Assignment >> Restate word for word the material below, starting at the line that contains "教案小班科学活动《汽车大探秘》反思" and stopping after the last line; skip pictures.

Entries provided >>
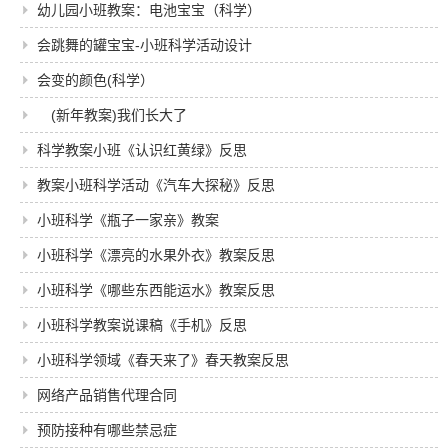
幼儿园小班教案：电池宝宝（科学）
会跳舞的罐宝宝-小班科学活动设计
会变的颜色(科学）
(新年教案)我们长大了
科学教案小班《认识红黄绿》反思
教案小班科学活动《汽车大探秘》反思
小班科学《瓶子一家亲》教案
小班科学《漂亮的水果外衣》教案反思
小班科学《哪些东西能运水》教案反思
小班科学教案说课稿《手机》反思
小班科学领域《春天来了》春天教案反思
网络产品销售代理合同
预防接种有哪些禁忌症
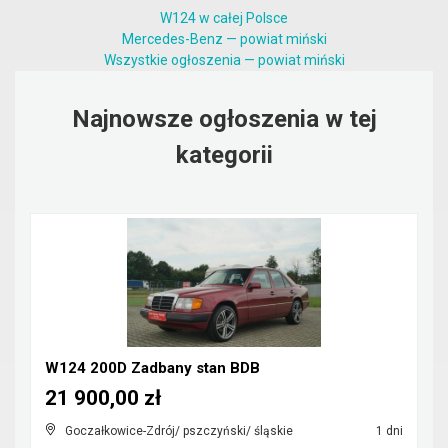
W124 w całej Polsce
Mercedes-Benz — powiat miński
Wszystkie ogłoszenia — powiat miński
Najnowsze ogłoszenia w tej
kategorii
W124 200D Zadbany stan BDB
21 900,00 zł
Goczałkowice-Zdrój/ pszczyński/ śląskie
1 dni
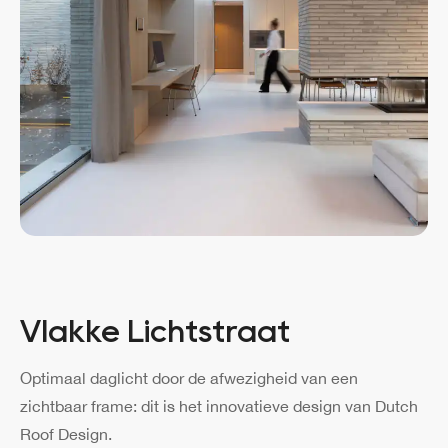
Vlakke Lichtstraat
Optimaal daglicht door de afwezigheid van een
zichtbaar frame: dit is het innovatieve design van Dutch
Roof Design.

Result of the task >>
教案小班科学活动《汽车大探秘》反思
小班科学《瓶子一家亲》教案
小班科学《漂亮的水果外衣》教案反思
小班科学《哪些东西能运水》教案反思
小班科学教案说课稿《手机》反思
小班科学领域《春天来了》春天教案反思
网络产品销售代理合同
预防接种有哪些禁忌症
W124 w całej Polsce
Mercedes-Benz — powiat miński
Wszystkie ogłoszenia — powiat miński
Najnowsze ogłoszenia w tej
kategorii
W124 200D Zadbany stan BDB
21 900,00 zł
Goczałkowice-Zdrój/ pszczyński/ śląskie
1 dni
Vlakke Lichtstraat
Optimaal daglicht door de afwezigheid van een
zichtbaar frame: dit is het innovatieve design van Dutch
Roof Design.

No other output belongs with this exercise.